La Région wallonne refuse la mise en régie du Domaine de Chevetogne

La Région wallonne refuse la mise en régie du Domaine de Chevetogne
D.R.

La Région wallonne n’approuve pas la création de la régie publique autonome «Le Domaine Provincial de Chevetogne», telle que votée par le conseil provincial de Namur, communique vendredi la CGSP Admi.

Le verdict de l’arrêté, notifié le 22 juillet et signé du ministre wallon des Pouvoirs locaux Christophe Collignon, est «sans appel: la régie autonome ne peut être mise sur pied en l’état actuel», s’est réjouie la CGSP, qui avait introduit un recours contre cette «mise en régie». La délibération de la tutelle régionale est, selon le secrétaire interrégional de la CGSP Admi Bertrand André, «cinglante de considérations rejoignant complètement les inquiétudes de notre organisation syndicale quant à la création de cette régie».

Geneviève Lazaron, la députée provinciale.
Geneviève Lazaron, la députée provinciale. - V.L.

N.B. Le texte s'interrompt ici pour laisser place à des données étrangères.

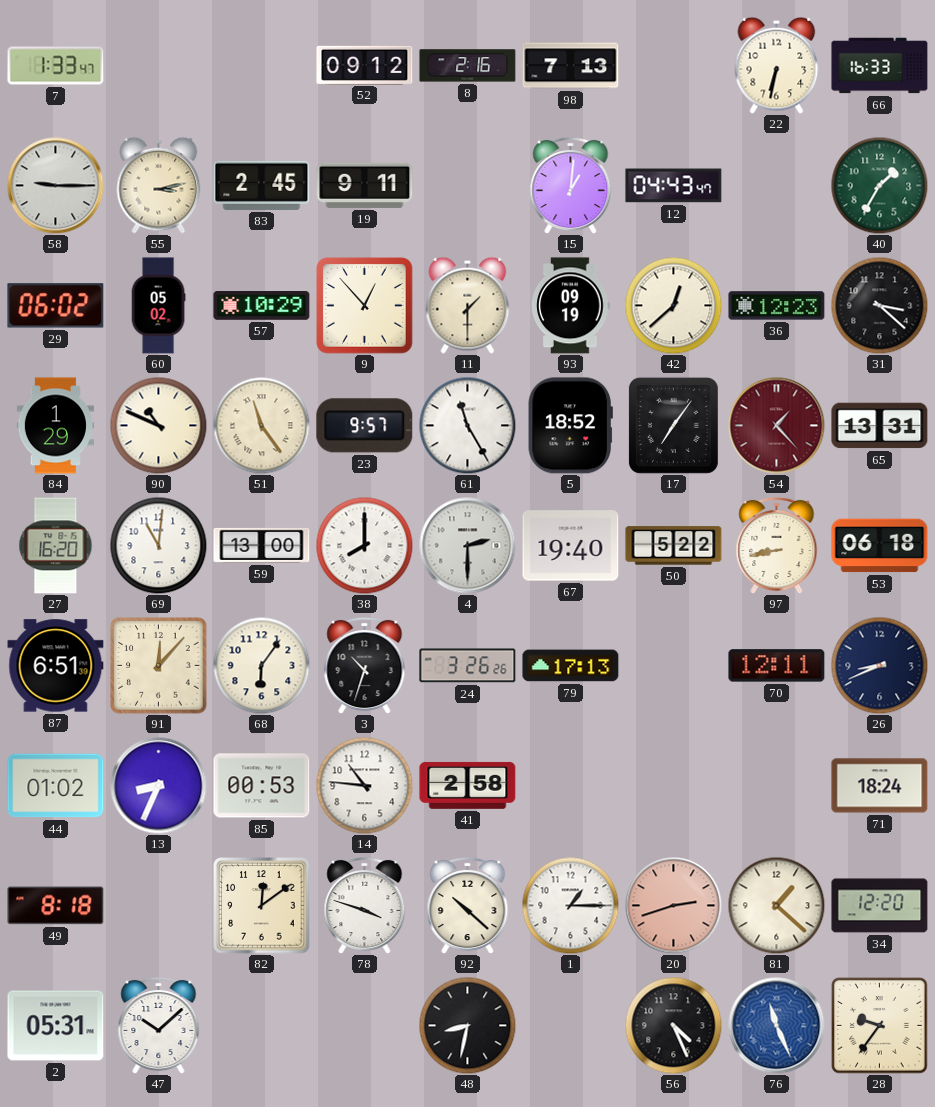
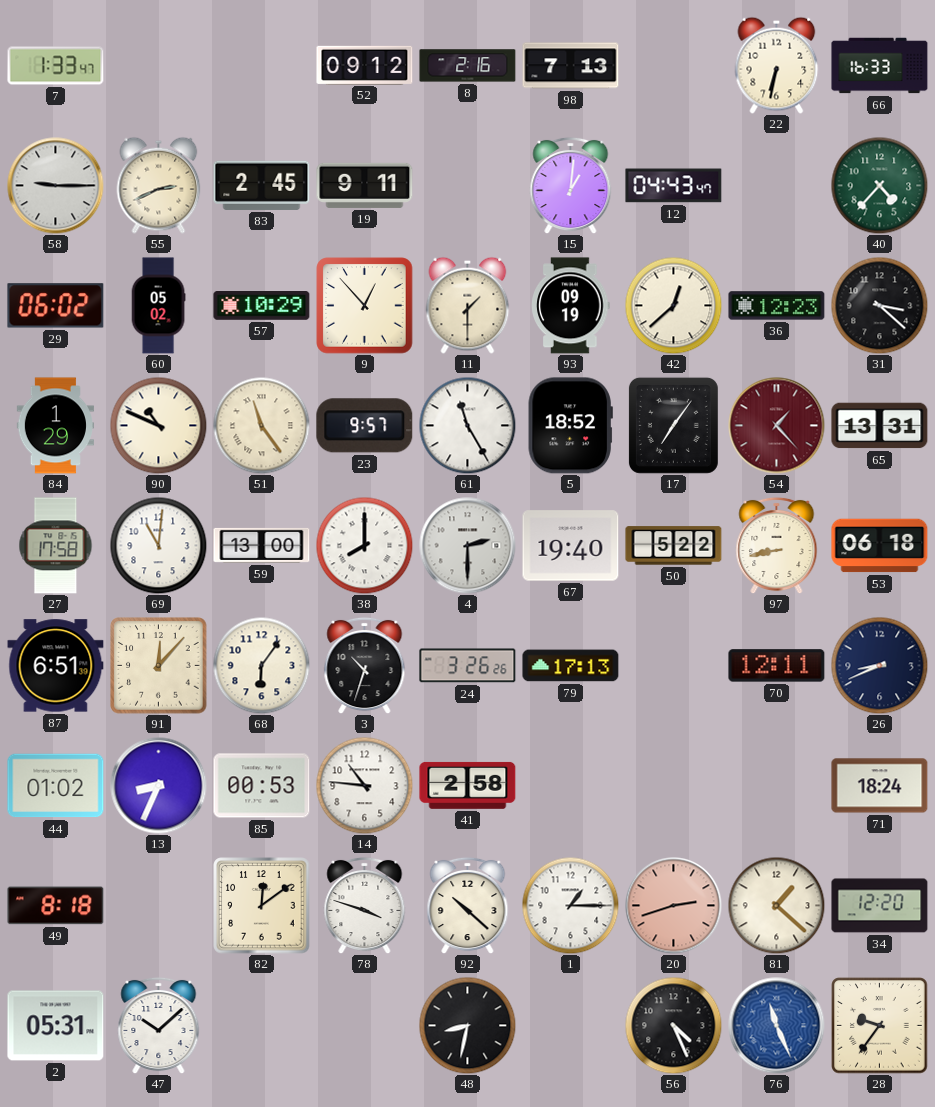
55: 3:13 -> 2:41
40: 1:35 -> 4:37
27: 16:20 -> 17:58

Le document de 6 pages conclut notamment que la résolution du conseil provincial «ne respecte pas le devoir de minutie et est contraire au principe de bonne administration».

« Sévérité de la délibération »

La députée provinciale en charge du Domaine de Chevetogne, Geneviève Lazaron, contactée par l’agence Belga, se dit surprise par la sévérité de la délibération. «Nous nous sommes entourés d’un bureau d’avocats spécialisé pour rédiger ces statuts et notre direction générale a eu contact avec la tutelle», a-t-elle indiqué.

«Cette décision de la tutelle, c’est décevant. Elle a été instruite selon les éléments des recours qui ont été introduits alors que la mise sous tutelle a été adoptée par tous les partis sauf un, que la concertation syndicale n’a pas manqué et que cette mise en régie est conforme à la déclaration de politique provinciale validée en début de législature», a pour sa part souligné le député président chargé des Finances, Jean-Marc Van Espen.

Suite à la décision régionale de faire porter progressivement et d’ici à 2024 la totalité du financement des zones de secours aux provinces, celle de Namur a entrepris une restructuration de ses services.

En septembre dernier, la majorité a dans la foulée annoncé la mise en régie du domaine provincial de Chevetogne pour le 1er janvier 2022. D’emblée, le personnel s’est inquiété de son avenir. Et le directeur du domaine Bruno Belvaux des moyens qui ne permettraient pas à Chevetogne de poursuivre ses missions.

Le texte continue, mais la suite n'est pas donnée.